Wasserbrueck (Francillian: literally translated Water-bridge) was the largest canton of the Federal Republic of Francisville. Its territory was situated in the Scottish Highlands as an enclave of the w:United Kingdom. The capital of Wasserbrueck was Kirkburgh which also served as the de facto capital of Francisville. Wasserbrueck was dissolved along with the Federal Republic in November 2014.

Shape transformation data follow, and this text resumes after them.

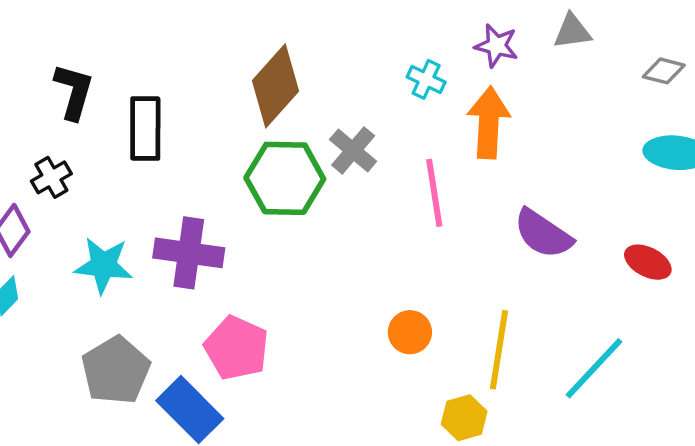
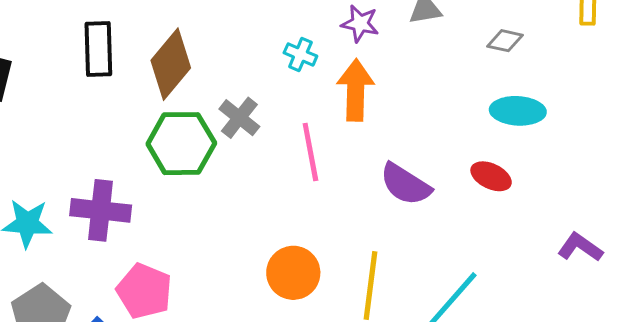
black rectangle: (145, 128) -> (98, 49), moved
red ellipse: (648, 262) -> (491, 176), moved
orange circle: (410, 332) -> (293, 273), size x1.4

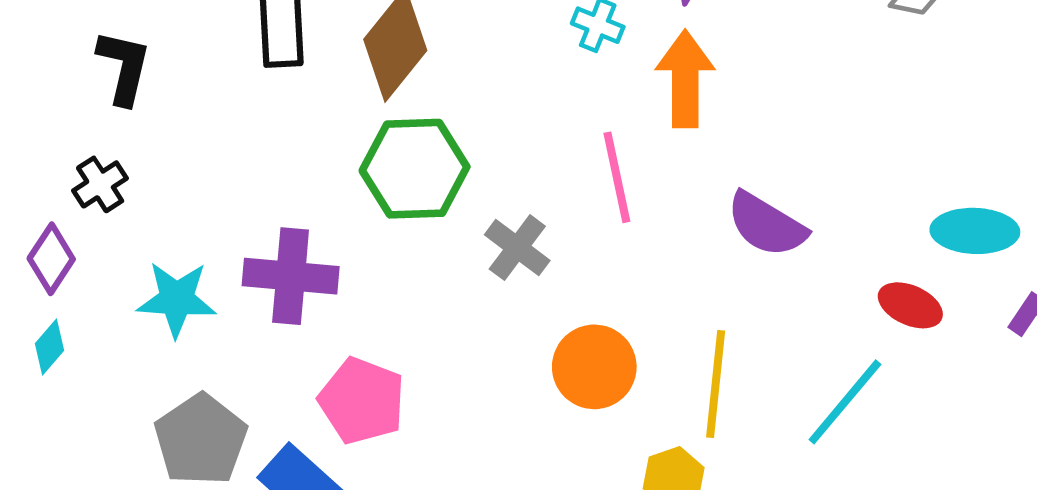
cyan ellipse: (518, 111) -> (975, 231), moved
gray cross: (239, 118) -> (517, 248), moved
red ellipse: (491, 176) -> (910, 305), moved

The early history of Wasserbrueck was shaped by its place in the Kingdom of Scotland and the subsequent history of the Kingdom of Great Britain. Pictish jewelry, dating from around 800AD, has been discovered in the territory surrounding Kirkburgh.[1] The area played host to the events surrounding the Jacobite rising of 1745, ending at nearby Culloden Moor. Prior to the Battle of Culloden, the local Baron Rose hosted both William, Duke of Cumberland and Charles Edward Stuart at his two different properties, justifying his impartial toleration of Jacobite troops under the demands of Highland hospitality.[2] Rapid changes occurred in the local area over the subsequent two centuries as a result of the gradual disappearance of Highland culture and rapid economic development. Research suggests that the proportion of Scottish Gaelic speakers living in the territory declined from 41.3% to 5.8% in the period between 1911 and 1961.[3]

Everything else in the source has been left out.